DE | FR
Wir verwenden Cookies und Analysetools, um die Nutzerfreundlichkeit der Internetseite zu verbessern und passende Werbung von watson und unseren Werbepartnern anzuzeigen. Weitere Infos findest Du in unserer Datenschutzerklärung.
Bild

Szenenbild aus «Trepalium».
bild: arte

Europa, deine Serien sind Klasse. Wir zeigen, was 2015 Brandneues gedreht wurde

Damit ihr ein bisschen früher mitreden könnt als andere: Norwegen, Island, Frankreich, die Schweiz und zwei Afrikanerinnen in Berlin haben hervorragend gearbeitet. Sie liefern schon jetzt oder demnächst viel Futter für gewisse Stunden.



Trepalium

Der Kultursender Arte hat irrsinnig viel Geld in die Hand genommen und ein postapokalyptisches Drama geschaffen, das irrsinnig gut aussieht. Benannt ist die französische Serie nach dem Tre- oder Tripalium, einem Folterinstrument aus drei Pfählen, auf das in der Antike ungehorsame Sklaven gespannt und mit Flammen gequält wurden.
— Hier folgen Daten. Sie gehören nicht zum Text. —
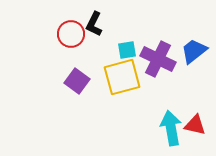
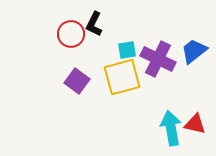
red triangle: moved 1 px up
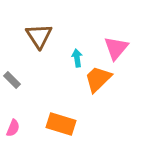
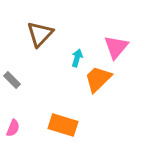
brown triangle: moved 1 px right, 2 px up; rotated 16 degrees clockwise
pink triangle: moved 1 px up
cyan arrow: rotated 24 degrees clockwise
orange rectangle: moved 2 px right, 1 px down
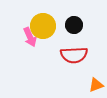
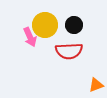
yellow circle: moved 2 px right, 1 px up
red semicircle: moved 5 px left, 4 px up
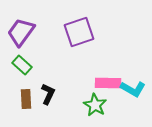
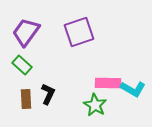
purple trapezoid: moved 5 px right
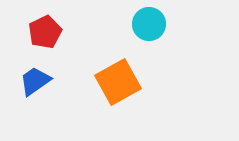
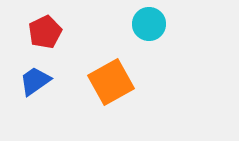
orange square: moved 7 px left
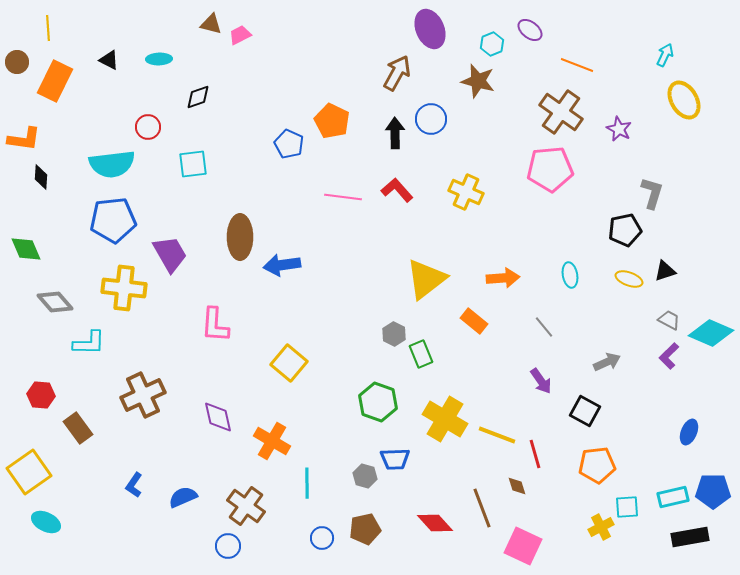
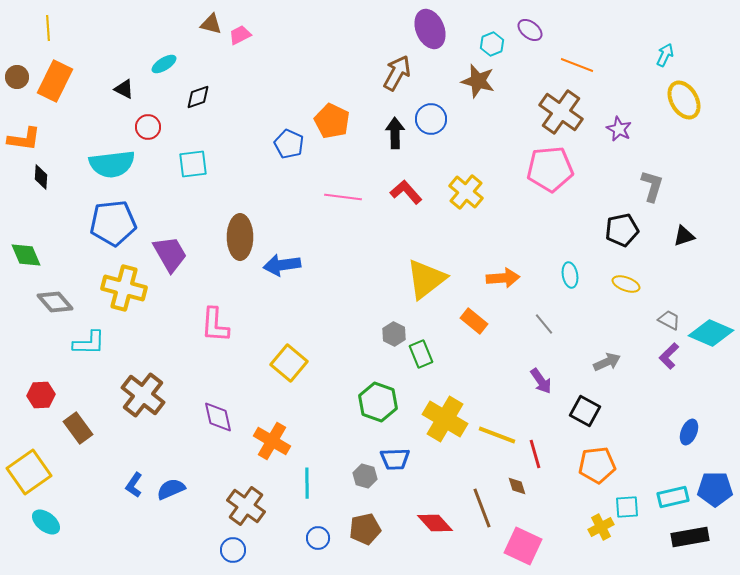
cyan ellipse at (159, 59): moved 5 px right, 5 px down; rotated 30 degrees counterclockwise
black triangle at (109, 60): moved 15 px right, 29 px down
brown circle at (17, 62): moved 15 px down
red L-shape at (397, 190): moved 9 px right, 2 px down
yellow cross at (466, 192): rotated 16 degrees clockwise
gray L-shape at (652, 193): moved 7 px up
blue pentagon at (113, 220): moved 3 px down
black pentagon at (625, 230): moved 3 px left
green diamond at (26, 249): moved 6 px down
black triangle at (665, 271): moved 19 px right, 35 px up
yellow ellipse at (629, 279): moved 3 px left, 5 px down
yellow cross at (124, 288): rotated 9 degrees clockwise
gray line at (544, 327): moved 3 px up
red hexagon at (41, 395): rotated 8 degrees counterclockwise
brown cross at (143, 395): rotated 27 degrees counterclockwise
blue pentagon at (713, 491): moved 2 px right, 2 px up
blue semicircle at (183, 497): moved 12 px left, 8 px up
cyan ellipse at (46, 522): rotated 12 degrees clockwise
blue circle at (322, 538): moved 4 px left
blue circle at (228, 546): moved 5 px right, 4 px down
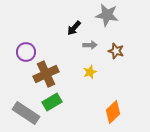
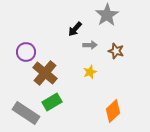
gray star: rotated 30 degrees clockwise
black arrow: moved 1 px right, 1 px down
brown cross: moved 1 px left, 1 px up; rotated 25 degrees counterclockwise
orange diamond: moved 1 px up
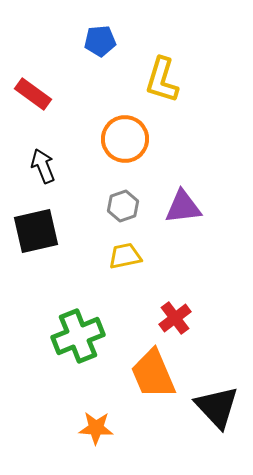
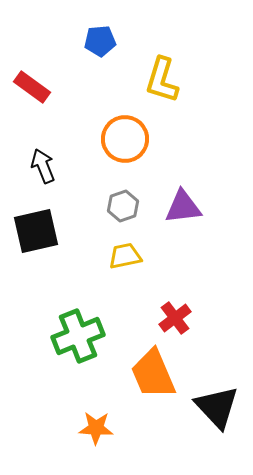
red rectangle: moved 1 px left, 7 px up
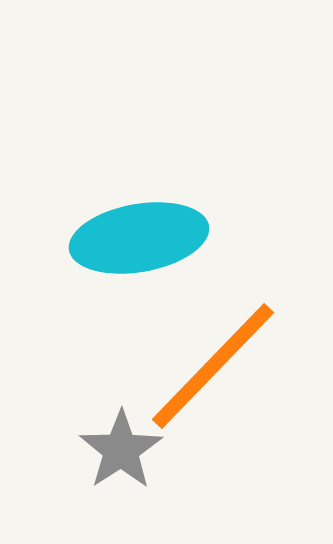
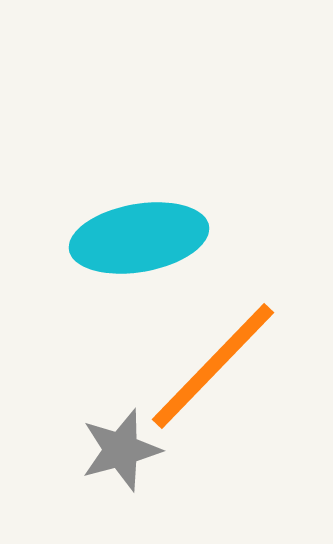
gray star: rotated 18 degrees clockwise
Das französische «travail» leitet sich davon ab, Arbeit als Folter also.

In «Trepalium» setzt sich die Welt aus 80 Prozent Arbeitslosen in Slums und 20 Prozent Beschäftigten in einer retrofuturistischen Gated Community zusammen. Ganz selten öffnen sich die Tore, die Welten werden durchlässig, Revolutionen bahnen sich an, Doppelgänger schleichen sich ein, Gewalt macht sich breit, Kapitalismus ist scheisse. Eine Mischung aus «Gattaca», «Metropolis» und «Hunger Games», sehr cool, sehr sehenswert.

Arte, Frühjahr 2016.

Trapped (Ófærð)

Der Winter ist ein Monster. Der Mensch auch. Niemand kann das eindringlicher zeigen als die Isländer auf ihrer Insel mit den verrückten Landschaften und den krassen Wintern. Der zigfach preisgekrönte Regisseur Baltasar Kormákur («101 Reykjavik») nutzt seine Heimat für einen ultragrässlichen und beklemmenden Thriller: Ein Torso wird im Meer gefunden, ein Liebespaar verbrennt, eine Fähre voller Fremder bleibt im Hafen der vom Bösen heimgesuchten Kleinstadt stecken. Ein Schneesturm isoliert die Zwangsgemeinschaft wochenlang, schnell wird klar, der Mörder ist unter ihnen.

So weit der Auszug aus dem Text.